He will no doubt claim he's using it to pay interest on government debt. Five things follow. First, that's a one off cost. Most of the extra cost is in index linked bonds and as inflation tumbled this year so will that cost, but tax revenues will remain 10% higher despite that.

That's because inflation, which determines the cost of these bonds is going to disappear but absolute price levels which determine tax revenues are going to remain inflated by 10% or more. So money to pay nurses is available, after all.

Second, most of that extra interest cost won't be paid for 15 years because of the way the index-linked bond system works: almost all this extra expense is paid when these bonds are redeemed and on average that's in more than 15 years time.

Third, Barclay is ignoring that roughly one third of all government interest costs goes straight back to the government because it owns one third of the UK national debt. It's terribly convenient for him to ignore a little detail like this.

Fourth, he ignores the fact that the government could save almost £40bn in interest by stopping payment of interest on the funds effectively gifted to commercial banks as a result of quantitative easing. It's in the government's power to do so, but they prefer paying bankers to nurses.

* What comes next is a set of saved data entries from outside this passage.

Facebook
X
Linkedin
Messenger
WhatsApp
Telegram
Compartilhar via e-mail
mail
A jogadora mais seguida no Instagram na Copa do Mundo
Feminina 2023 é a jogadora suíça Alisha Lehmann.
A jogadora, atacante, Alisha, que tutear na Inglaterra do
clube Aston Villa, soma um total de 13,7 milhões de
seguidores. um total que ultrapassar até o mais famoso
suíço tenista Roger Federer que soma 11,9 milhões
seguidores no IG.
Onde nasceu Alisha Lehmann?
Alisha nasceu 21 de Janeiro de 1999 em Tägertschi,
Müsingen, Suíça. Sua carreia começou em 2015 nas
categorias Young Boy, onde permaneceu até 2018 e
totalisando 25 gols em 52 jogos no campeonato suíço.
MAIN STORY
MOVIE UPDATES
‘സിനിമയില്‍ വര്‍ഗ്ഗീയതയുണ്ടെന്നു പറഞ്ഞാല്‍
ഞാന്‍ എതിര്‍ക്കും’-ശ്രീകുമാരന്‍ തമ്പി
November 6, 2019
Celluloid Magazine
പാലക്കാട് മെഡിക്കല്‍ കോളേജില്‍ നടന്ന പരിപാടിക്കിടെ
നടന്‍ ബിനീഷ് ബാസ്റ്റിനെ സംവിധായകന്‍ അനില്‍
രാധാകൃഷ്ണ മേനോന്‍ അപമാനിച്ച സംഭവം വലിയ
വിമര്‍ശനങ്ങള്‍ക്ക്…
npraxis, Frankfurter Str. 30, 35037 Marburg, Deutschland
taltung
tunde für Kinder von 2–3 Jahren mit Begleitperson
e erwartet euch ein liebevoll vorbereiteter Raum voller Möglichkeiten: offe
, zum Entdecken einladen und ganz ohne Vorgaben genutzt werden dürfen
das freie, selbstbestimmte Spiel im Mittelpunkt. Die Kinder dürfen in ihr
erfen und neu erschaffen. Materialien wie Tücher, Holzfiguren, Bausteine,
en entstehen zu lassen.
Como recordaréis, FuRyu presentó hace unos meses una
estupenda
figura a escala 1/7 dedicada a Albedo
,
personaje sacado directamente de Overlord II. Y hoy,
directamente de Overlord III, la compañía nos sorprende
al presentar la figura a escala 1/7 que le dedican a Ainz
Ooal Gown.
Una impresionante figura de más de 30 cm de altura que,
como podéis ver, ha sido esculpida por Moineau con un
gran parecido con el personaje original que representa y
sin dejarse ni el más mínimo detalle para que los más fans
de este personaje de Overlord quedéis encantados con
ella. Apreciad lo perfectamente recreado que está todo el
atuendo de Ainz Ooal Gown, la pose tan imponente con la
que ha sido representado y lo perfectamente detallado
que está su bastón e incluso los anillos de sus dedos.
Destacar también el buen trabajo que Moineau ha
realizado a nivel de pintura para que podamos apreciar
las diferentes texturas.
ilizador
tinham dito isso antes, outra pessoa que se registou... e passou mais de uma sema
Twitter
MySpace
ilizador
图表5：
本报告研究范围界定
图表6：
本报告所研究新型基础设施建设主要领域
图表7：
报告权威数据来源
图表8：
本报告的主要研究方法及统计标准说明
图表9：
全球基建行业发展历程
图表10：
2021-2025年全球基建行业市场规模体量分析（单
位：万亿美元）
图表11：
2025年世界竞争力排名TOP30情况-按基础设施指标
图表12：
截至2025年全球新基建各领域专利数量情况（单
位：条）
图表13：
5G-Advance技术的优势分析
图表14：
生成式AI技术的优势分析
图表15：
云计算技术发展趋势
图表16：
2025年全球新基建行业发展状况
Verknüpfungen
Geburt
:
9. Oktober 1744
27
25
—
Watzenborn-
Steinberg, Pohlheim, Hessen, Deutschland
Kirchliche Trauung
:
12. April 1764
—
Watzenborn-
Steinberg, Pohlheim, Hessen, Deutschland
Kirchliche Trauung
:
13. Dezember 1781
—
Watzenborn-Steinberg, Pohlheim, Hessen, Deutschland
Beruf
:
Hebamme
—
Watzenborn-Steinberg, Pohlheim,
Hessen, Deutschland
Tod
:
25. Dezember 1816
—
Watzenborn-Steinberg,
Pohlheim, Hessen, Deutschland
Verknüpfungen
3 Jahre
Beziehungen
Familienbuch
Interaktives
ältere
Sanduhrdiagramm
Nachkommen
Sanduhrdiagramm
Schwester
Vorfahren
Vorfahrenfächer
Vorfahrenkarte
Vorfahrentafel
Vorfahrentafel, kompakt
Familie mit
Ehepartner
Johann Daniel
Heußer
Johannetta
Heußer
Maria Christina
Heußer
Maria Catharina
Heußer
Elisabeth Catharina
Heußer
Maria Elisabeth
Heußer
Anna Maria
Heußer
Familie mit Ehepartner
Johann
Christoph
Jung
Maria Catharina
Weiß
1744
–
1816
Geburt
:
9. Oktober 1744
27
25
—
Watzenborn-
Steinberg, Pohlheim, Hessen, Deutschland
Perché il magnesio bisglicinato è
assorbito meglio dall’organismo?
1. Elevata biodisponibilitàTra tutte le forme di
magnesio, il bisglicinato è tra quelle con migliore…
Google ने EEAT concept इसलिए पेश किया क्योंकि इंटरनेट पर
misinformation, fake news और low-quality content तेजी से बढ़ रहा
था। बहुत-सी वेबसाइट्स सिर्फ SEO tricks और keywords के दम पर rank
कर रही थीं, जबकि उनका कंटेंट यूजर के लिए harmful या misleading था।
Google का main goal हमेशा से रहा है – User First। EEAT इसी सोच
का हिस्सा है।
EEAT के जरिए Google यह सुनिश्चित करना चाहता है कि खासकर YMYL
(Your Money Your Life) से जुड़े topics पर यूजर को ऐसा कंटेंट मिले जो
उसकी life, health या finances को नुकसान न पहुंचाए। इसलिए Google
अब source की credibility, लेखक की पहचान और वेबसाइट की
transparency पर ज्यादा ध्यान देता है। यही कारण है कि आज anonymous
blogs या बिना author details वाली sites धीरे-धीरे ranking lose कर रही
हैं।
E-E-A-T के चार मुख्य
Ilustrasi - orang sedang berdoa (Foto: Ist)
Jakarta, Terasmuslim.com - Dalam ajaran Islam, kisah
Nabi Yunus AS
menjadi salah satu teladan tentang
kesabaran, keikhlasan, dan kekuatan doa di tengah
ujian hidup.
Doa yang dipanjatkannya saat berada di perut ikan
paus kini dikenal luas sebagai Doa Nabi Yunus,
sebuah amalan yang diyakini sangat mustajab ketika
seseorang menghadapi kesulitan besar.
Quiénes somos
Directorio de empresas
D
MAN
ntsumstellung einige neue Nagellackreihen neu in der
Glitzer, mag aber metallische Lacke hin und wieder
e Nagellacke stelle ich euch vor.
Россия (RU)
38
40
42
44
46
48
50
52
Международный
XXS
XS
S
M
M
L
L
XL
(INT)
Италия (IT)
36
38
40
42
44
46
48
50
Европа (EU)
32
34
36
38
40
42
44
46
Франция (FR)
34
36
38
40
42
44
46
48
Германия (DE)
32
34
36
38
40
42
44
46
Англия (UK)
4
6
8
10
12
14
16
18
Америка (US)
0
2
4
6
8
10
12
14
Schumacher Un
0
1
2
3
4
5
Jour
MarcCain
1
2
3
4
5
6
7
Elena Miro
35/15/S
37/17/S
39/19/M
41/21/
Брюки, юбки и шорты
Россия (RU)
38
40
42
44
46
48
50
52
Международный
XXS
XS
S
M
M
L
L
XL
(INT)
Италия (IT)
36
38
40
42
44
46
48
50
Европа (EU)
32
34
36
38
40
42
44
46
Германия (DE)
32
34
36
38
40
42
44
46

Fifth, the interest rate the government has to pay could be brought down by the government telling the Bank of England to reduce its base interest rate, which it has the power to do. But, again, it prefers to pay interest to the already wealthy than pay nurses a fair rate of pay.

My point is threefold then. Firstly, the additional money to pay nurses is available: inflation and the tax system essentially guarantee that fact.

Secondly, instead of using the additional money available to it to pay nurses the government is instead  deciding to pay more interest on its debts, when the vast majority of that additional interest cost could be avoided by it.

So, thirdly, the government is consciously deciding to prefer paying bankers to paying nurses at this moment, but that is not by necessity. That is the choice it is making as part of the economic civil war it has declared on the people of this country.

And there is of course the other essential point that Barclay misses altogether, which is that paying the nurses' (and teachers', and ambulance workers') pay rises pay for themselves.

That's because roughly 40% of the pay rise comes back in tax and national insurance the moment the payment is made, and tax is also paid every time the additional money paid to nurses is spent by those who benefit from that additional spending throughout the economy.

So, in fact, paying the nurses does in itself raise the additional taxes needed to pay the nurses (and others) what they are due right now. But Barclay either does not know that or does not want to know that.

Either way, he's choosing to impose misery on the country right now when none is required. That's the Tory way of pursuing class warfare, which is what is going on, with the Tories wanting wealth to win over meeting need. It's a callous politics that we're all suffering.